Likewise, the contracts involved in the cited cases contained no absolute obligation to pay royalties. The contracts before this court do contain such obligations; according to their language, a minimum royalty is due each year for a definite number of years, regardless of whether hops are harvested. There is no ambiguity, and the trial court correctly so held.

(6) What we have just said disposes of the contention that royalties were not required for years when the machines were not used.

The trial court did not err when it held that none of the affirmative defenses had been established. The judgment is therefore affirmed.

Ott, C. J., Hill, Hunter, and Hale, JJ., concur.

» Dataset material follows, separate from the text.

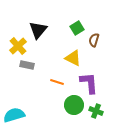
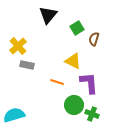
black triangle: moved 10 px right, 15 px up
brown semicircle: moved 1 px up
yellow triangle: moved 3 px down
green cross: moved 4 px left, 3 px down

October 4, 1963. Petition for rehearing denied. 
      
      This holding is in accord with the construction which this court gave to identical licensing contracts, for tax purposes, in the case of Thys v. State, 31 Wn. (2d) 739, 199 P. (2d) 68, cert. den. 337 U. S. 917, 93 L. Ed. 1727, 69 S. Ct. 1159.
     
      
      The correctness of that decision is open to serious question; but we do not deem it necessary to discuss it here, inasmuch as the facts of that case differ substantially from those in this case.
     
      
      We are aware of a recent contrary decision in Ar-Tik Systems, Inc. v. Dairy Queen, Inc., 302 F. (2d) 496 (C. A. 3d 1962). In that case the payment of royalties was required throughout the life of the machines sold. This was held to be a misuse of patents. We may assume that the agreement was enough like those involved in this case to make the rule applicable. We find the reasoning of the earlier cases more appealing, however, and we are not obliged to follow decisions of lower federal courts. Lamb v. Railway Express Agency, 51 Wn. (2d) 616, 320 P. (2d) 644. It is of interest that the writer of a review of this case in 31 Geo. Wash. L. Rev. 535, observed in a footnote that the agreement involved in the Hazeltine case (339 U. S. 827) might be justified by the Court of Appeals for the Third Circuit as a convenient method of payment.